To take another example besides “virtual assistants,” the financial world is currently busying itself with its own line in blockchains, aka distributed ledgers, which banks are rushing to design and test. However, as Chris DeRose noted in an article published last year by American Banker, “the technology powering distributed ledgers predates blockchains by well over 20 years.”

Here, DeRose is referring to the Paxos consensus algorithm and its more recent successor, Raft, which enables the nodes of a decentralized network to agree with each other on questions of value, and which will most likely be used in one form or another by financial institutions in building their distributed ledgers.

While such databases will incorporate consensus algorithms into their architecture and will therefore be largely based on technologies with a long pedigree, they’re nonetheless being referred to as these whole new entities: blockchains. This is somewhat misleading, because, aside from implying an affinity to the Bitcoin blockchain (which uses a different, proof-of-work consensus algorithm), it also implies a considerable break with the past that hasn’t really occurred, at least not on the technological level.

However, what has occurred is a considerable shift in the culture and context surrounding these consensus algorithms, a shift brought about by the ascent of Bitcoin. Together with its blockchain and its surrounding libertarian subculture, the cryptocurrency has altered how we conceptualize distributed ledgers and databases, thereby predisposing us to see an innovative product — a blockchain — where in fact there’s much that’s been around for years, if not decades.

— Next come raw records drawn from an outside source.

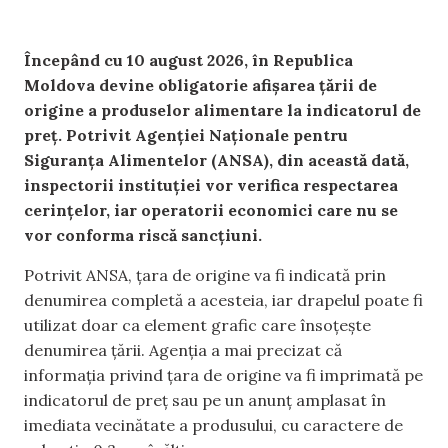
Începând cu 10 august 2026, în Republica
Moldova devine obligatorie afișarea țării de
origine a produselor alimentare la indicatorul de
preț. Potrivit Agenției Naționale pentru
Siguranța Alimentelor (ANSA), din această dată,
inspectorii instituției vor verifica respectarea
cerințelor, iar operatorii economici care nu se
vor conforma riscă sancțiuni.
Potrivit ANSA, țara de origine va fi indicată prin
denumirea completă a acesteia, iar drapelul poate fi
utilizat doar ca element grafic care însoțește
denumirea țării. Agenția a mai precizat că
informația privind țara de origine va fi imprimată pe
indicatorul de preț sau pe un anunț amplasat în
imediata vecinătate a produsului, cu caractere de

This cultural influence isn’t uncommon, either, and with closer inspection it becomes clear that most technology has a conventional, socially constructed element that serves to reframe its function and meaning. If nothing else, this is what social media teaches us; in many cases, the difference between a Facebook and a LinkedIn is simply the difference between socially conveyed norms on how to use the same basic software.

That is, we could very easily use LinkedIn in much the same way that we use Facebook, yet the socially disseminated knowledge that it’s “business-oriented” and used for “professional networking” leads us toward using it mainly to help our careers, transforming it into a business tool in the process.

Even beyond the conventions surrounding the use of social networking sites, it’s interesting how supposedly objective, scientifically engineered technology is dependent for its uses and purposes on subjective interpretations. For instance, Romex recently announced an app that will stop people from texting or calling when they’re driving their cars. It works by using our smartphones’ GPS systems to detect our speed and lock our phones if we‘re moving at more than four miles per hour.

The London-based firm intends it as a safety device, which is what it will henceforth be categorized as, but there’s nothing to stop us from using it on the train as an anti-procrastination gadget that makes sure we finally read A Brief History of Time rather than idly check our Twitter feed, or from using it to check whether our jogging pace remains above a minimum level. This is because the actual uses to which the app is put resides outside of the app itself, meaning that technological innovation very often depends on innovations in how we conceive of and exploit a particular technology (in this case GPS).

Still, this dependence testifies to the intimate relationship between technology and culture, to how technology has the power to reshape in turn the society that shapes it. This is evident in the example of the Bitcoin blockchain changing how the financial industry thinks about distributed ledgers and encryption, and it’s evident in how social media has changed our face-to-face relationships and political lives.

Yet the social construction of technology, its uses and its innovations, nonetheless warns us that we can’t expect new technology alone to be a panacea for the issues we all face in the 21st century. It reminds us that purely technological innovation is insignificant on its own, and that to generate the novel technologies that will truly change how we live and work, we also need to change how we think and act.